What a great name! I wouldn't say I did any "soaring", but there definitely was some dynoing. A powerful and desperate boulder problem getting to the second bolt defines this route. Vastly easier and enjoyable jug hauling gets you to the top from there. The guidebook warns about blowing the second clip, but the clip can be made from huge jugs. I think you could make the argument that most routes anywhere would put you in a bad spot if you blew the second clip!
As I remember it, there isn't much of an opportunity to clip a bolt between the current 1st and 2nd. Sure this creates a bit of a hazard, but even if there was a supplementary bolt, I'd probably skip it since it would be mid-crux, and as for getting to the 3rd? It's 4th class relative to what you just climbed through... don't fall off the giant buckets.
On the other hand, I wouldn't be totally opposed to another bolt in the upper portion past the bulge. I have done it in its current state, but it is a little scary.

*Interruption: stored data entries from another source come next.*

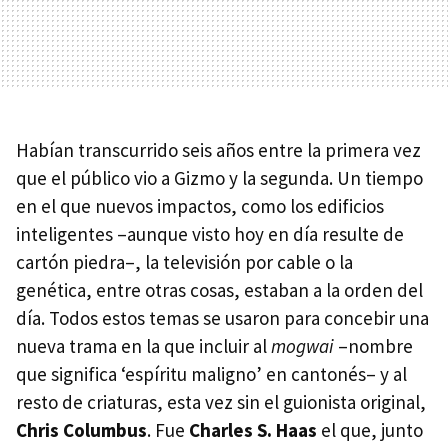
Habían transcurrido seis años entre la primera vez
que el público vio a Gizmo y la segunda. Un tiempo
en el que nuevos impactos, como los edificios
inteligentes –aunque visto hoy en día resulte de
cartón piedra–, la televisión por cable o la
genética, entre otras cosas, estaban a la orden del
día. Todos estos temas se usaron para concebir una
nueva trama en la que incluir al
mogwai
–nombre
que significa ‘espíritu maligno’ en cantonés– y al
resto de criaturas, esta vez sin el guionista original,
Chris Columbus
. Fue
Charles S. Haas
el que, junto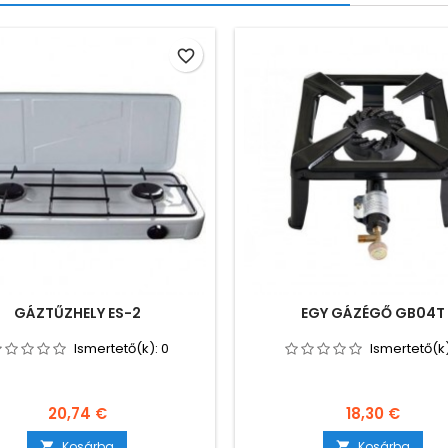
favorite_border
GÁZTŰZHELY ES-2
EGY GÁZÉGŐ GB04T
Ismertető(k):
0
Ismertető(k
Ár
Ár
20,74 €
18,30 €
Kosárba
Kosárba

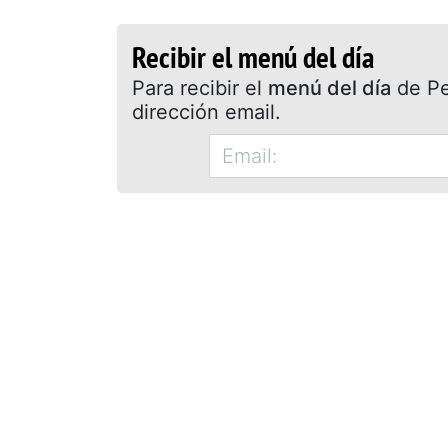
Recibir el menú del día
Para recibir el
menú del día
de Pet
dirección email.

By Nathan Welton From: Estes Park, CO Jun 2, 2013 rating: 5.12b7b26VIII+26E5 6b
Man... I can't remember enough of it to make a suggestion, but if I recall, I would have liked to have seen the second and third clips moved down. I wasn't too bummed about the upper section as the climbing is all there and the fall isn't dangerous.
I would agree with Mike Anderson in his description. Almost any Sport route has potential for decking if you blow a low clip. That being said ... the clips are made from the best spots available as I recall. Sometimes climbing is actually scary and hard. Do your best not to fall off. Enjoy.